Repeat the entries below word for word, though any picture in them should be dropped.

+++ Records for processing +++

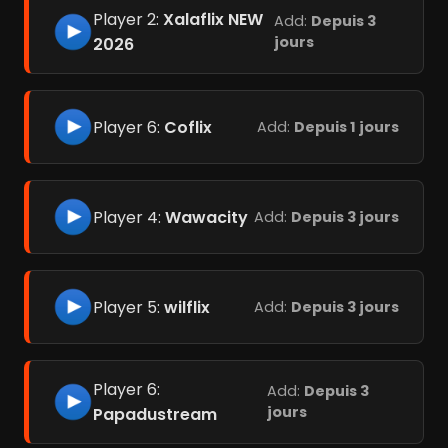
Player 2:
Xalaflix NEW
Add:
Depuis 3
jours
2026
Player 6:
Coflix
Add:
Depuis 1 jours
Player 4:
Wawacity
Add:
Depuis 3 jours
Player 5:
wilflix
Add:
Depuis 3 jours
Player 6:
Add:
Depuis 3
jours
Papadustream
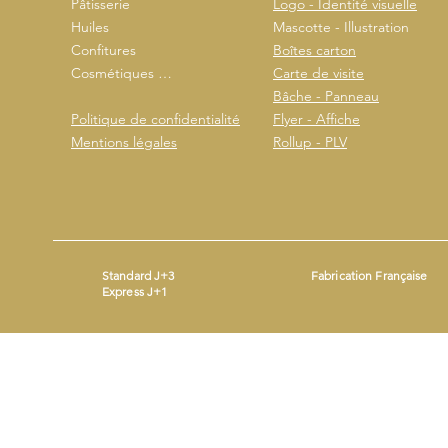
Pâtisserie
Logo - Identité visuelle
Huiles
Mascotte - Illustration
Confitures
Boîtes carton
Cosmétiques …
Carte de visite
Bâche - Panneau
Politique de confidentialité
Flyer - Affiche
Mentions légales
Rollup - PLV
Standard J+3
Fabrication Française
Express J+1
Mentions légales
- ©2026 by
- Produit avec
Wix.com
Beestickers
SIRET : 93365690200014 - Mail :
contact@beestickers.org
I Tel : 06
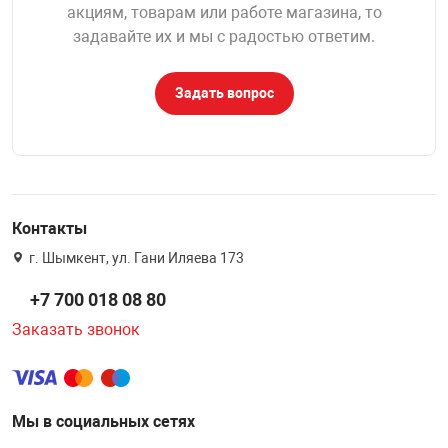
акциям, товарам или работе магазина, то
задавайте их и мы с радостью ответим.
Задать вопрос
Контакты
г. Шымкент, ул. Гани Иляева 173
+7 700 018 08 80
Заказать звонок
Мы в социальных сетях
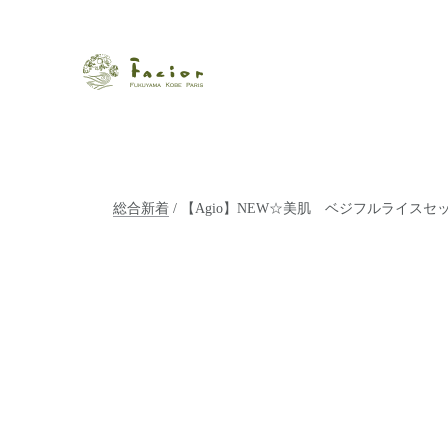
瀬戸内から世界に展開するエステサロン「ファシオール」。福
【福山・神戸・Paris】オ
ポジティブライフを応援します。オーガニックコスメ・商品に
タルでご提案します。
総合新着
/ 【Agio】NEW☆美肌 ベジフルライスセ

+++

— Worked solution —
Player 2:
Xalaflix NEW
Add:
Depuis 3
jours
2026
Player 6:
Coflix
Add:
Depuis 1 jours
Player 4:
Wawacity
Add:
Depuis 3 jours
Player 5:
wilflix
Add:
Depuis 3 jours
Player 6:
Add:
Depuis 3
jours
Papadustream
Pâtisserie
Logo - Identité visuelle
Huiles
Mascotte - Illustration
Confitures
Boîtes carton
Cosmétiques …
Carte de visite
Bâche - Panneau
Politique de confidentialité
Flyer - Affiche
Mentions légales
Rollup - PLV
Standard J+3
Fabrication Française
Express J+1
Mentions légales
- ©2026 by
- Produit avec
Wix.com
Beestickers
SIRET : 93365690200014 - Mail :
contact@beestickers.org
I Tel : 06
акциям, товарам или работе магазина, то
задавайте их и мы с радостью ответим.
Задать вопрос
Контакты
г. Шымкент, ул. Гани Иляева 173
+7 700 018 08 80
Заказать звонок
Мы в социальных сетях
瀬戸内から世界に展開するエステサロン「ファシオール」。福
【福山・神戸・Paris】オ
ポジティブライフを応援します。オーガニックコスメ・商品に
タルでご提案します。
総合新着
/ 【Agio】NEW☆美肌 ベジフルライスセ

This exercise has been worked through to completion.